Required action:
Copy out, from the data, each line containing the string "were".
--- Data for this task Enclosed Below ---
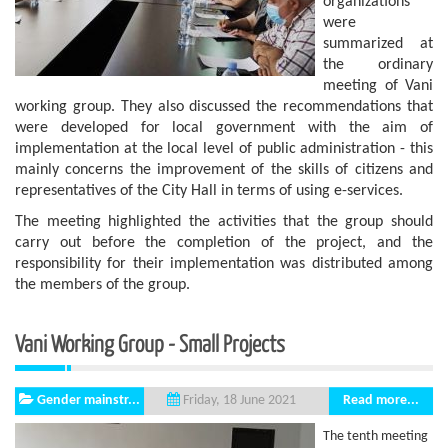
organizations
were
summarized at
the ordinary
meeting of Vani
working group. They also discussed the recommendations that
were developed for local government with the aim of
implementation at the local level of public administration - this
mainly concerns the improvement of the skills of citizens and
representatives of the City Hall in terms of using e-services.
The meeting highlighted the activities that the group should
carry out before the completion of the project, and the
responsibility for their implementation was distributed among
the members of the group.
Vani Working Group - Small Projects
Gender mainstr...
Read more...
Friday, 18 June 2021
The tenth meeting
--- End of Enclosed Data for this task ---
--- Data for this task Enclosed Below ---
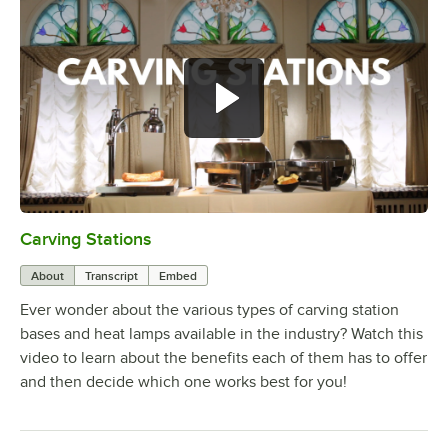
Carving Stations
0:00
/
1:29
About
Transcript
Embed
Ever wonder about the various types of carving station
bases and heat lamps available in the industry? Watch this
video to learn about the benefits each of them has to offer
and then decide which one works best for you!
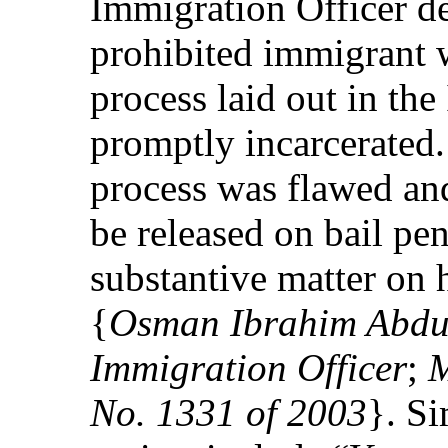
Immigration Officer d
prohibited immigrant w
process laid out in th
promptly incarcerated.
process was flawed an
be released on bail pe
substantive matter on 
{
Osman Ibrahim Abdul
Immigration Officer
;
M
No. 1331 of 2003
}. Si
--- End of Enclosed Data for this task ---
Response for this exercise:
were
were developed for local government with the aim of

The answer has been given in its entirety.